Start of Block
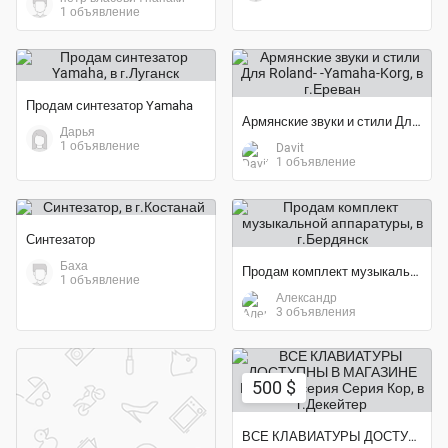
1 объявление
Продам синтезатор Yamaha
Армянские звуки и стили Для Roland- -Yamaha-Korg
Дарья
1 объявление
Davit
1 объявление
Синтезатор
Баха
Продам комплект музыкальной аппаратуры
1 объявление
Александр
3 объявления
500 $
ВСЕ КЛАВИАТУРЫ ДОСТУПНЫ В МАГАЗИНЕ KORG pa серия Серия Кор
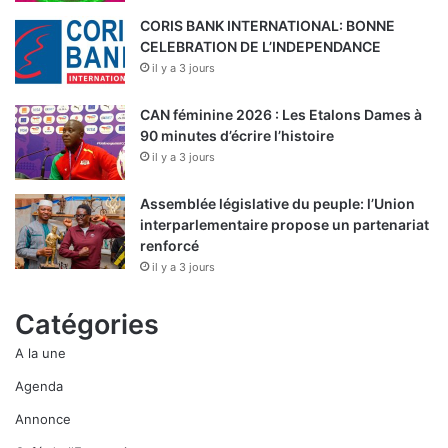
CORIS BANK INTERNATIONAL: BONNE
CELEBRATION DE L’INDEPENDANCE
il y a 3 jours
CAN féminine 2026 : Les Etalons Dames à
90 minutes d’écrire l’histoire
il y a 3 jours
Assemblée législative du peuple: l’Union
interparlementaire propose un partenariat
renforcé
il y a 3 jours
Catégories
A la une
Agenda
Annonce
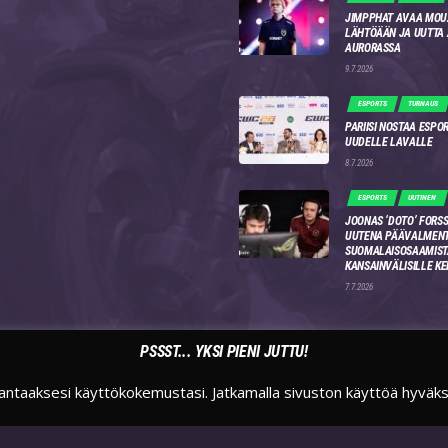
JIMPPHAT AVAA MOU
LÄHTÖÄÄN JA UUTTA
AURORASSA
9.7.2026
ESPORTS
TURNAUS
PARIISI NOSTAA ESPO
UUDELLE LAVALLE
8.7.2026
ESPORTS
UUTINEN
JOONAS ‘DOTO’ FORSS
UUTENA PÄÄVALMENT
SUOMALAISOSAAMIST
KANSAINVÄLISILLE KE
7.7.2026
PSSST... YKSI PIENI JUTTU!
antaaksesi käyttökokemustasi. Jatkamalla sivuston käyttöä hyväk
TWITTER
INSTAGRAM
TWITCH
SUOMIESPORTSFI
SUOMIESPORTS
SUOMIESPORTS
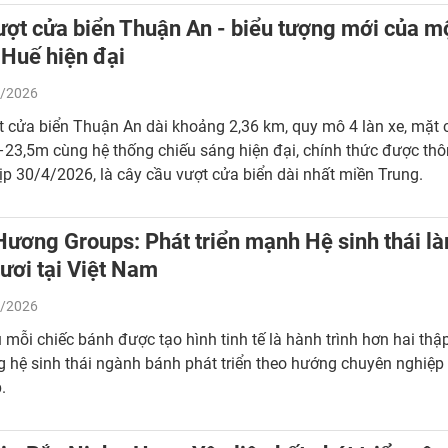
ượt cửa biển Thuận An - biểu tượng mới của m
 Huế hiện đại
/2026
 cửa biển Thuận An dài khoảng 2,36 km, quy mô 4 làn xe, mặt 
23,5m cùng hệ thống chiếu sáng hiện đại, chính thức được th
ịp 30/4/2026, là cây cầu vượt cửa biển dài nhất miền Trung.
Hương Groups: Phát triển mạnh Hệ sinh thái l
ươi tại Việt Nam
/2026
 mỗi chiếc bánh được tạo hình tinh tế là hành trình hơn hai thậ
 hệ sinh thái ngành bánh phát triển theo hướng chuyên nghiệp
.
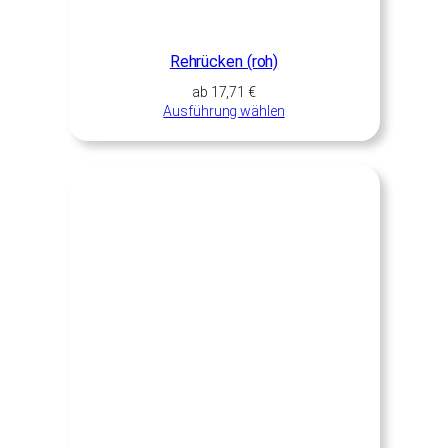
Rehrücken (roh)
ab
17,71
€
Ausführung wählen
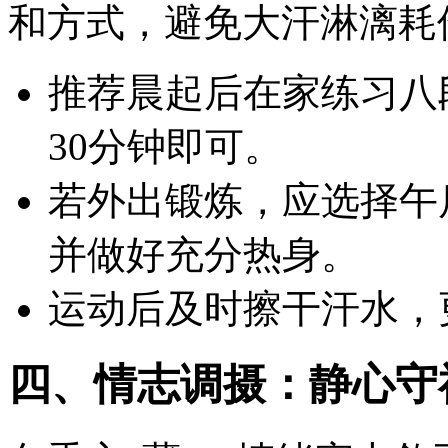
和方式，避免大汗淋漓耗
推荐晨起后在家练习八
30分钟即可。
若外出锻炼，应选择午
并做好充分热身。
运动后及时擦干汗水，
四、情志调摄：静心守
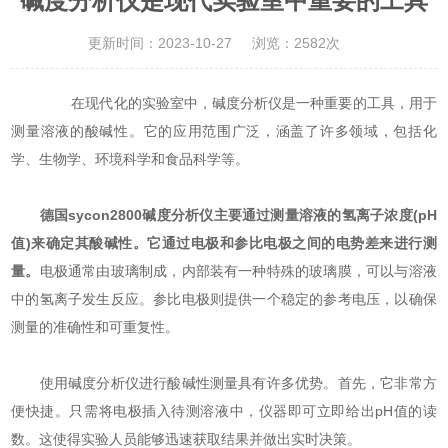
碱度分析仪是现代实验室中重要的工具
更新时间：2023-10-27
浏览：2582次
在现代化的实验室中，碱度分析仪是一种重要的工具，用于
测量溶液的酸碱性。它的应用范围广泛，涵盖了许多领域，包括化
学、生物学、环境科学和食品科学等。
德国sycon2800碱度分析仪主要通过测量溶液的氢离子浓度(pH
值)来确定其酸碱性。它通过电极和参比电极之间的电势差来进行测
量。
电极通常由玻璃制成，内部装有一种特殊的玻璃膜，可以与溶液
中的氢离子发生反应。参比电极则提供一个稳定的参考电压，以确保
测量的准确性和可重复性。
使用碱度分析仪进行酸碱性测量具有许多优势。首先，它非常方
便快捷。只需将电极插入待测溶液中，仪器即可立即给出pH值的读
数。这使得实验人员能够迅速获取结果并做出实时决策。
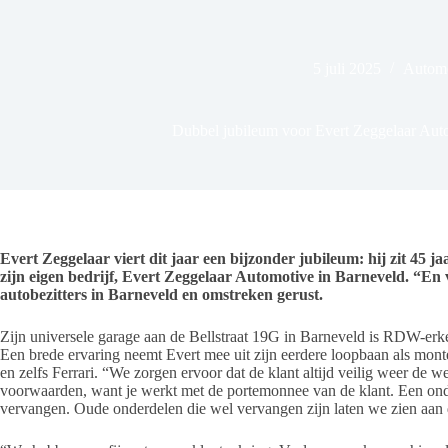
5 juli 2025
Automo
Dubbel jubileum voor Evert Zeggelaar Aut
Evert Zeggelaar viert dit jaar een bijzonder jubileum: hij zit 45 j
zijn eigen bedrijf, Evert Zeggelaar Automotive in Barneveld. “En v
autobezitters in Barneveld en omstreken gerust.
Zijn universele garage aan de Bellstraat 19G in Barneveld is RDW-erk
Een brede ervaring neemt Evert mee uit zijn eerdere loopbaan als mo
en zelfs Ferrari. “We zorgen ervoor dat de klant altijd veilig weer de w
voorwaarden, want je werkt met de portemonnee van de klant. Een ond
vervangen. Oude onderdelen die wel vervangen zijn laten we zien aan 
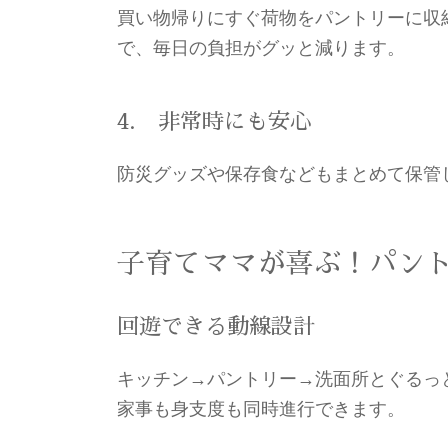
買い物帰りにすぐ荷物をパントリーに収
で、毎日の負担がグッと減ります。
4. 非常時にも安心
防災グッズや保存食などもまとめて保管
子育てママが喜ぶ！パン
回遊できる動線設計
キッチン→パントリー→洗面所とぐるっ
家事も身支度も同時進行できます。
End of Block
Exercise description:
For each line in the records that contains the word "được", make a copy.

Exercise result:
23,5m cùng hệ thống chiếu sáng hiện đại, chính thức được th
 mỗi chiếc bánh được tạo hình tinh tế là hành trình hơn hai thậ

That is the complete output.